### [WORK INSTRUCTION]
Copy all lines holding the word "bounding" from the entries.

### [PROVIDED DATA]
***

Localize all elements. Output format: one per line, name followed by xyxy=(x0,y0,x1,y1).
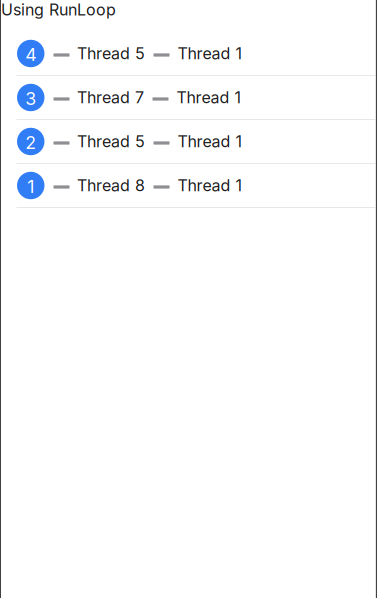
staticText: Thread 5 xyxy=(77,132,145,151)
staticText: 4 xyxy=(25,44,36,65)
staticText: Using RunLoop xyxy=(1,0,116,19)
staticText: Thread 1 xyxy=(178,44,242,63)
staticText: Thread 8 xyxy=(77,176,145,195)
staticText: Thread 1 xyxy=(176,88,242,107)
staticText: 1 xyxy=(27,176,34,197)
staticText: Thread 1 xyxy=(178,176,242,195)
button[interactable]: 4 xyxy=(0,32,377,75)
staticText: 2 xyxy=(25,132,36,153)
button[interactable]: 3 xyxy=(0,76,377,119)
staticText: 3 xyxy=(25,88,36,109)
staticText: Thread 5 xyxy=(77,44,145,63)
staticText: Thread 1 xyxy=(178,132,242,151)
staticText: Thread 7 xyxy=(77,88,144,107)
button[interactable]: 1 xyxy=(0,164,377,207)
button[interactable]: 2 xyxy=(0,120,377,163)
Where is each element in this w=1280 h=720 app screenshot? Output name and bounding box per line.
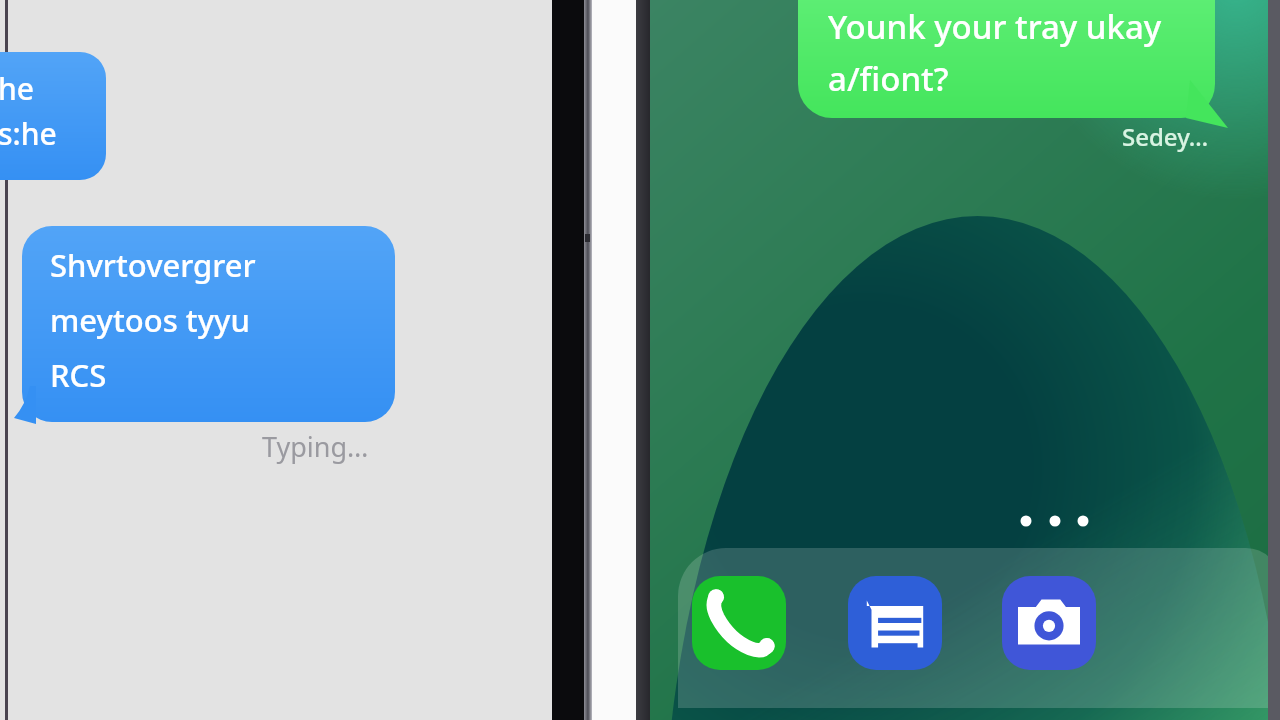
button[interactable]: Messages <box>848 576 942 670</box>
button[interactable]: Phone <box>692 576 786 670</box>
staticText: Shvrtovergrer meytoos tyyu RCS <box>50 244 256 396</box>
button[interactable]: Shvrtovergrer meytoos tyyu RCS <box>22 226 395 422</box>
button[interactable]: Camera <box>1002 576 1096 670</box>
button[interactable]: he s:he <box>0 52 106 180</box>
staticText: Sedey… <box>1122 120 1209 153</box>
staticText: he s:he <box>0 68 57 153</box>
staticText: Younk your tray ukay a/fiont? <box>828 4 1162 100</box>
staticText: Typing… <box>262 428 369 465</box>
button[interactable] <box>798 0 1215 118</box>
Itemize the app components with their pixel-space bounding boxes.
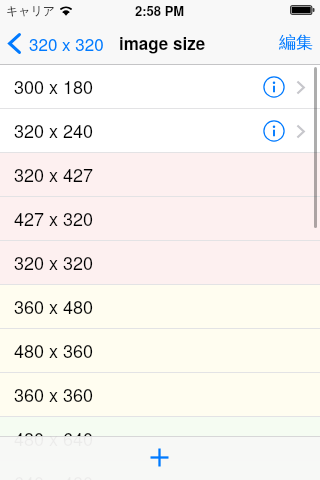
staticText: キャリア: [6, 3, 56, 18]
staticText: 360 x 360: [14, 381, 94, 407]
staticText: 320 x 320: [29, 31, 104, 55]
button[interactable]: 360 x 480: [0, 285, 320, 329]
button[interactable]: 320 x 320: [0, 27, 112, 59]
staticText: 427 x 320: [14, 205, 94, 231]
button[interactable]: 480 x 360: [0, 329, 320, 373]
button[interactable]: 320 x 240: [0, 109, 320, 153]
staticText: 300 x 180: [14, 73, 94, 99]
staticText: 360 x 480: [14, 293, 94, 319]
button[interactable]: 480 x 640: [0, 417, 320, 461]
button[interactable]: 640 x 480: [0, 461, 320, 480]
staticText: 480 x 360: [14, 337, 94, 363]
staticText: 320 x 240: [14, 117, 94, 143]
staticText: 320 x 320: [14, 249, 94, 275]
button[interactable]: 320 x 320: [0, 241, 320, 285]
button[interactable]: 360 x 360: [0, 373, 320, 417]
staticText: image size: [119, 31, 206, 55]
button[interactable]: 300 x 180: [0, 65, 320, 109]
staticText: 480 x 640: [14, 425, 94, 451]
button[interactable]: 427 x 320: [0, 197, 320, 241]
button[interactable]: 320 x 427: [0, 153, 320, 197]
staticText: 320 x 427: [14, 161, 94, 187]
staticText: 編集: [279, 32, 313, 53]
button[interactable]: 編集: [267, 26, 320, 59]
button[interactable]: Add: [137, 435, 181, 479]
staticText: 2:58 PM: [135, 1, 185, 20]
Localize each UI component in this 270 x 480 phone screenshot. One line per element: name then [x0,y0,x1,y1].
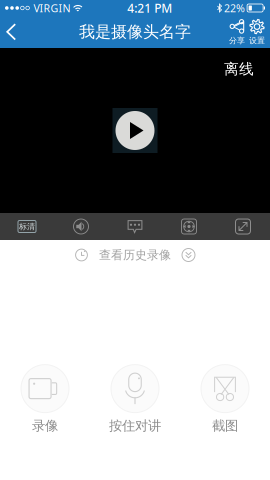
button[interactable]: 截图 [180,365,270,434]
staticText: 分享 [229,36,245,45]
button[interactable]: Sound [54,213,108,240]
button[interactable]: 设置 [247,17,267,47]
staticText: 22% [224,1,245,15]
button[interactable]: 查看历史录像 [0,240,270,270]
button[interactable]: Fullscreen [216,213,270,240]
staticText: 标清 [19,222,35,231]
button[interactable]: 标清 [0,213,54,240]
staticText: 设置 [249,36,265,45]
staticText: 离线 [224,60,254,78]
button[interactable]: Messages [108,213,162,240]
button[interactable]: 录像 [0,365,90,434]
staticText: 我是摄像头名字 [79,22,191,42]
staticText: 查看历史录像 [99,248,171,262]
staticText: VIRGIN [33,1,70,15]
staticText: 截图 [212,418,238,434]
staticText: 按住对讲 [109,418,161,434]
button[interactable]: 分享 [227,17,247,47]
button[interactable]: Pan tilt control [162,213,216,240]
button[interactable]: Back [0,16,30,48]
staticText: 录像 [32,418,58,434]
staticText: 4:21 PM [127,0,172,16]
button[interactable]: Play video [112,108,158,153]
button[interactable]: 按住对讲 [90,365,180,434]
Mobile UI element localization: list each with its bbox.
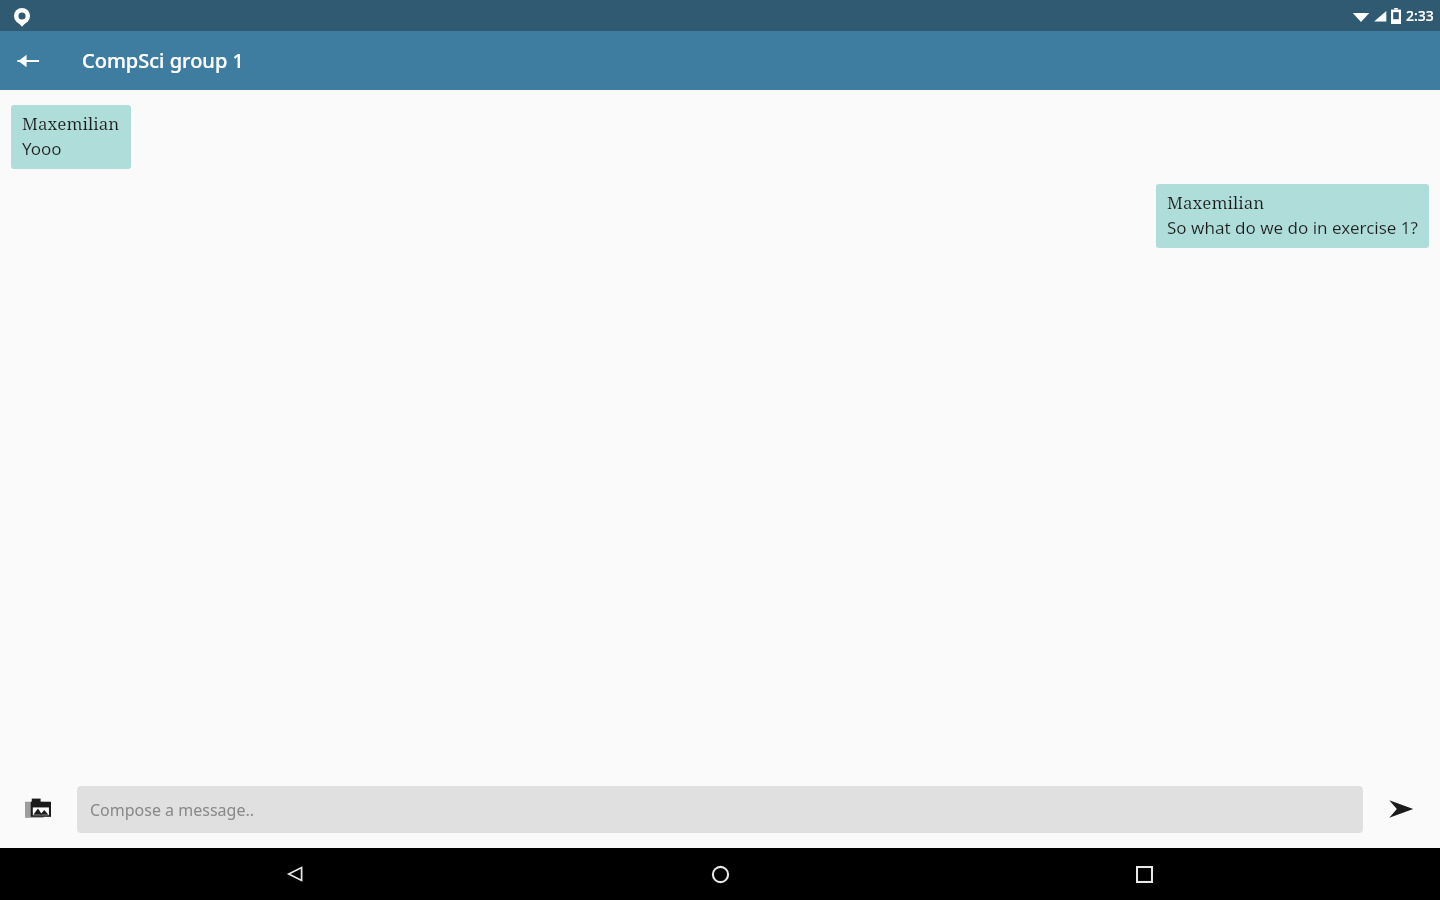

***

### [RESPONSE AREA]
Where is each element in this w=1280 h=720 app screenshot? Output name and bounding box per line.
Itemize the app components with their pixel-space bounding boxes.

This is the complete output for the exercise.